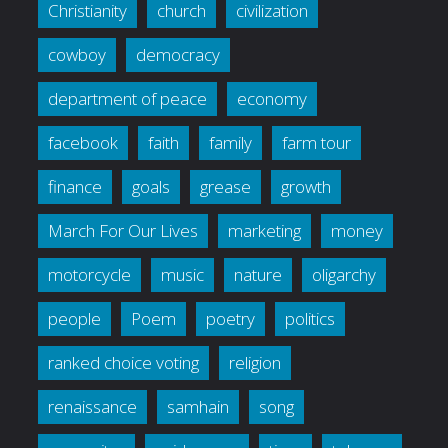
Christianity
church
civilization
cowboy
democracy
department of peace
economy
facebook
faith
family
farm tour
finance
goals
grease
growth
March For Our Lives
marketing
money
motorcycle
music
nature
oligarchy
people
Poem
poetry
politics
ranked choice voting
religion
renaissance
samhain
song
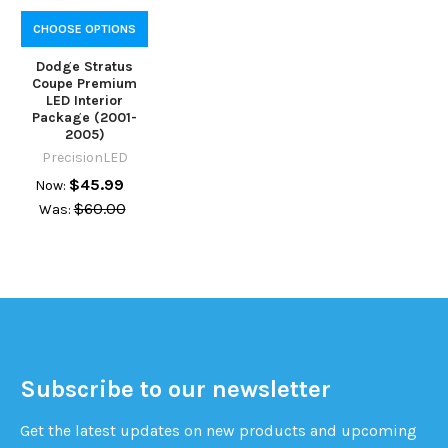
CHOOSE OPTIONS
Dodge Stratus
Coupe Premium
LED Interior
Package (2001-
2005)
PrecisionLED
$45.99
Now:
$60.00
Was:
Subscribe to our newsletter
Get the latest updates on new products and upcoming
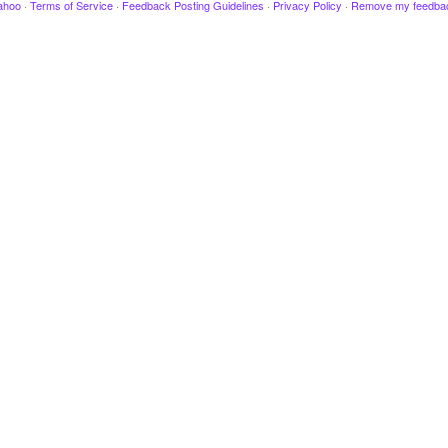
ahoo
·
Terms of Service
·
Feedback Posting Guidelines
·
Privacy Policy
·
Remove my feedba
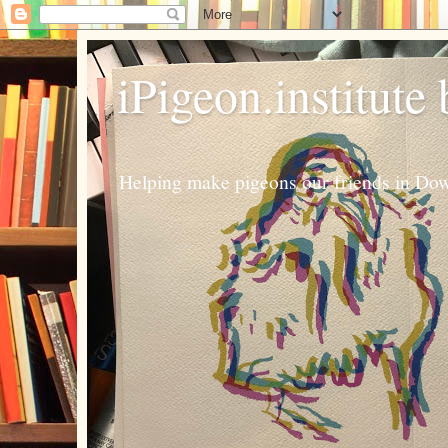
iPigeon.institute
Helping make pigeons our friends in Dow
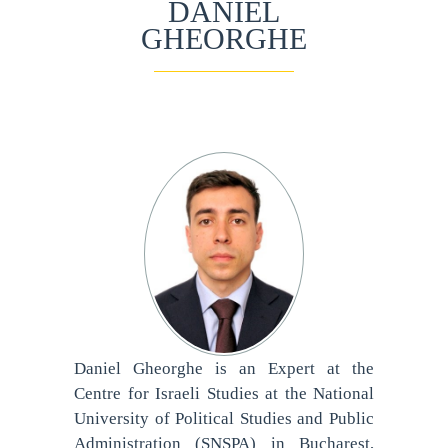
DANIEL
GHEORGHE
Daniel Gheorghe is an Expert at the
Centre for Israeli Studies at the National
University of Political Studies and Public
Administration (SNSPA) in Bucharest,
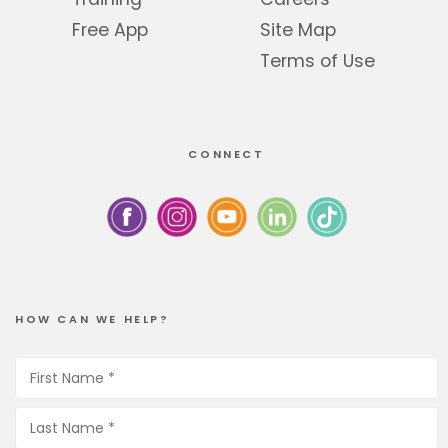
Free App
Site Map
Terms of Use
CONNECT
HOW CAN WE HELP?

• **Task objective**
In the records above, find the line that contains "ranked choice voting" and retype it and all lines after it exactly, leaving out any pictures.

• **Task output**
ranked choice voting
religion
renaissance
samhain
song
CHOOSE OPTIONS
Dodge Stratus
Coupe Premium
LED Interior
Package (2001-
2005)
PrecisionLED
$45.99
Now:
$60.00
Was:
Subscribe to our newsletter
Get the latest updates on new products and upcoming
ahoo
·
Terms of Service
·
Feedback Posting Guidelines
·
Privacy Policy
·
Remove my feedba
iPigeon.institute
Helping make pigeons our friends in Dow
DANIEL
GHEORGHE
Daniel Gheorghe is an Expert at the
Centre for Israeli Studies at the National
University of Political Studies and Public
Administration (SNSPA) in Bucharest,
Free App
Site Map
Terms of Use
CONNECT
HOW CAN WE HELP?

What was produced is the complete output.